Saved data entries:
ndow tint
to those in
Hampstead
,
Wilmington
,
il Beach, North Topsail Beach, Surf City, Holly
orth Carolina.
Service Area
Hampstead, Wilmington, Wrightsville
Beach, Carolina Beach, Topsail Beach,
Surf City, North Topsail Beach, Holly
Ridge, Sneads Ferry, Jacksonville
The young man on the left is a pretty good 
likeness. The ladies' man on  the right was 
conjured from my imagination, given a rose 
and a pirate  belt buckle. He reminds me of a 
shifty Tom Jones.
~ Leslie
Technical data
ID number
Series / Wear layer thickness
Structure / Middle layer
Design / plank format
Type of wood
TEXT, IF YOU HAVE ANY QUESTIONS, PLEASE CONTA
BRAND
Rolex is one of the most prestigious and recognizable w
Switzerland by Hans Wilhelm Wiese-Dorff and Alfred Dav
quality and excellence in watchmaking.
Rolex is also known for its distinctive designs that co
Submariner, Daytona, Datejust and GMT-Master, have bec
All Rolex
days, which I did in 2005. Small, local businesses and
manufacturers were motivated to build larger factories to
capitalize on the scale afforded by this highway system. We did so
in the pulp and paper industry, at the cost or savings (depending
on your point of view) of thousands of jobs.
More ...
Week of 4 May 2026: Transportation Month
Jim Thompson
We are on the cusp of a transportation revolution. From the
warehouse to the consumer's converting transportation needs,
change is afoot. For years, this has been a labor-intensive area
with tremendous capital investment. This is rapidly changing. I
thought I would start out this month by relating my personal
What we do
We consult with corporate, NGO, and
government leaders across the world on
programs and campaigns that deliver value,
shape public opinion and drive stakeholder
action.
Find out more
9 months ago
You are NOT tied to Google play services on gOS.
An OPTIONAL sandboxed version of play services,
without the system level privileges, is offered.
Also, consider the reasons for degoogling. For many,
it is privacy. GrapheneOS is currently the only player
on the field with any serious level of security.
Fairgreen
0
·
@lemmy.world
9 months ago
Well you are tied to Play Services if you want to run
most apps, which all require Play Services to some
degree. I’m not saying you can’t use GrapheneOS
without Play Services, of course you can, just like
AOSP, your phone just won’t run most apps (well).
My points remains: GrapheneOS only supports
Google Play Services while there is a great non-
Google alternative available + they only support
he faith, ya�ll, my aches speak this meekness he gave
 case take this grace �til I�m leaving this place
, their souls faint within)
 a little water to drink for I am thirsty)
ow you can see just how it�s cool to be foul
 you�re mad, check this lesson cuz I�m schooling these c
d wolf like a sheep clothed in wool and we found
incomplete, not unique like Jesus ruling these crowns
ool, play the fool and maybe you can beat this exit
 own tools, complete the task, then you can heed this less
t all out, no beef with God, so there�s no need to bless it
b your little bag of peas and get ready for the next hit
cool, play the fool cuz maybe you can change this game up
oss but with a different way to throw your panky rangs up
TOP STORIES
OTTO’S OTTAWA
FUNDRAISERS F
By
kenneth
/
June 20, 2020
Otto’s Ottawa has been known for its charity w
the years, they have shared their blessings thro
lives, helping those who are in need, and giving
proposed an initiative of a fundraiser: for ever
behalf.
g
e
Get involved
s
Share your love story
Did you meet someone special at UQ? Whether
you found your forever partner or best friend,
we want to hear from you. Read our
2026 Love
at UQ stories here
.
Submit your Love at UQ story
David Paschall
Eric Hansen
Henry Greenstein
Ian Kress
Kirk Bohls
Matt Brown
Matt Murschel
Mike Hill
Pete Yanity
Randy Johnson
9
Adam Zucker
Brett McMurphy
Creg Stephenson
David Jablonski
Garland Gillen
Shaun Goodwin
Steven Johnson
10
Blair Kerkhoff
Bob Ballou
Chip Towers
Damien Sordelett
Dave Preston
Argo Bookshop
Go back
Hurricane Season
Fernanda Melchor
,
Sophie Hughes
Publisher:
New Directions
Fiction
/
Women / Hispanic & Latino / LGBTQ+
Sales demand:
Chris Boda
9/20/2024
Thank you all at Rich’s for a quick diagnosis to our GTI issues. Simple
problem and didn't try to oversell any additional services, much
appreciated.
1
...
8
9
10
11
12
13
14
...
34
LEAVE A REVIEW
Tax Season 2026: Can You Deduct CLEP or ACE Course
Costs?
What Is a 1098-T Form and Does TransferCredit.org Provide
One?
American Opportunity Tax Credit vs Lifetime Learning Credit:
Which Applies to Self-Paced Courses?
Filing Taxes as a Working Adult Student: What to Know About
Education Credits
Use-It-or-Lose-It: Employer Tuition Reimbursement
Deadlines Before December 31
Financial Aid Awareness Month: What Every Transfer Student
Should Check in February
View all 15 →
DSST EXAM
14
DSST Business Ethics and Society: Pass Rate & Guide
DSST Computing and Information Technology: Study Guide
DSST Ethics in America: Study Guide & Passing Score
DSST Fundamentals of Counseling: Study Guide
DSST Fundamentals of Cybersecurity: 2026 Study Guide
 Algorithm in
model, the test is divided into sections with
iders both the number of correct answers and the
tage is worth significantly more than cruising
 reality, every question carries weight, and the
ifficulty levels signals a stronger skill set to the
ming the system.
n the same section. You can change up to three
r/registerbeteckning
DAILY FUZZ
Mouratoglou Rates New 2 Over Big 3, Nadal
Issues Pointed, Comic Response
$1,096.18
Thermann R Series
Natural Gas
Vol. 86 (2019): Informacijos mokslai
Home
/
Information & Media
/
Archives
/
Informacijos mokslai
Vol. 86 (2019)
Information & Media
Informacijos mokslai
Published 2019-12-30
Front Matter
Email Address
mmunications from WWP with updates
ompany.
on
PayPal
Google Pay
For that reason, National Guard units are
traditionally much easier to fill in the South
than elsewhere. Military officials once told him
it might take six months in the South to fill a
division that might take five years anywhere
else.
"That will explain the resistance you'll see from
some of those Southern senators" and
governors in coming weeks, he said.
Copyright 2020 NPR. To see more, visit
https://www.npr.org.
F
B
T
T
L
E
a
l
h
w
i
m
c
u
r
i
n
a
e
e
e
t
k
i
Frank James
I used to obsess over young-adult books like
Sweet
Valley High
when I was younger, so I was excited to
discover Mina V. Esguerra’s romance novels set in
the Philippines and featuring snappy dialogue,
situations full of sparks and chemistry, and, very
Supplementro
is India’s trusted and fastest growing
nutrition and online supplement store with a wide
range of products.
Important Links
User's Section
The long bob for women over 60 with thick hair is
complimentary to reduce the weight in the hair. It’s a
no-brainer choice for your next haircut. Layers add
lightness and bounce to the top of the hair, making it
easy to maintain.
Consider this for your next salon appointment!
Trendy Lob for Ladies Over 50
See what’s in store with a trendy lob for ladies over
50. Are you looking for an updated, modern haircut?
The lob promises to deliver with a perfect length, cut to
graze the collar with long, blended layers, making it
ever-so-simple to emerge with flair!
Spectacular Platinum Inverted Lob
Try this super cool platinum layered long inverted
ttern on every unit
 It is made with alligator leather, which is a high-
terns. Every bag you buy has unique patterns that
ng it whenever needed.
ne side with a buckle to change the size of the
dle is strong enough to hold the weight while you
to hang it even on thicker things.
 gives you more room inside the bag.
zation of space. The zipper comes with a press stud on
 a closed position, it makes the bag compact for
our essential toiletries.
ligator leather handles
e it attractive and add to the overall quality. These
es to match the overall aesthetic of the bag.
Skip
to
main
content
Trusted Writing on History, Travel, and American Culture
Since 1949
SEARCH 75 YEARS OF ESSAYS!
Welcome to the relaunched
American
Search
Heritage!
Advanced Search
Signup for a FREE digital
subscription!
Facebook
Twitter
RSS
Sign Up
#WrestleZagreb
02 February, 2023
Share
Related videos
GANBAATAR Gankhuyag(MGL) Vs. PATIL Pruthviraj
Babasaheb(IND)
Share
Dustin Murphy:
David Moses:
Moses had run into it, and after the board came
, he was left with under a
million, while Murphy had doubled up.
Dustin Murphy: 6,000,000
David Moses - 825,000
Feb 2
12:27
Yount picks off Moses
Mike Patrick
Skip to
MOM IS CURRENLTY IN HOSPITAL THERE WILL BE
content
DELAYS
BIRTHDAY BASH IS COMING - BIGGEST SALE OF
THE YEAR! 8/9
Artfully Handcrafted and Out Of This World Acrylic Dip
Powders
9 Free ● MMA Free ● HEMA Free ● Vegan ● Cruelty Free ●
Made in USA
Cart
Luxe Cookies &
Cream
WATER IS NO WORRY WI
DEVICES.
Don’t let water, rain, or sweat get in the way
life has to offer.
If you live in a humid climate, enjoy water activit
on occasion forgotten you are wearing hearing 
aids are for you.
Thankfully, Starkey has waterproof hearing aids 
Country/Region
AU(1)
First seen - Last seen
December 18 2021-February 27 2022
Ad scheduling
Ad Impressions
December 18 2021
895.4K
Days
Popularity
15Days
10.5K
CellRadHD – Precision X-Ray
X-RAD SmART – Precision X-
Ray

**WHAT THE TASK REQUIRES:**
In the entries above, find the line with "Deadlines Before December 31" and the line with "tage is worth", then set down exactly those two and every line between them, nothing else.

**EXERCISE OUTPUT:**
Deadlines Before December 31
Financial Aid Awareness Month: What Every Transfer Student
Should Check in February
View all 15 →
DSST EXAM
14
DSST Business Ethics and Society: Pass Rate & Guide
DSST Computing and Information Technology: Study Guide
DSST Ethics in America: Study Guide & Passing Score
DSST Fundamentals of Counseling: Study Guide
DSST Fundamentals of Cybersecurity: 2026 Study Guide
 Algorithm in
model, the test is divided into sections with
iders both the number of correct answers and the
tage is worth significantly more than cruising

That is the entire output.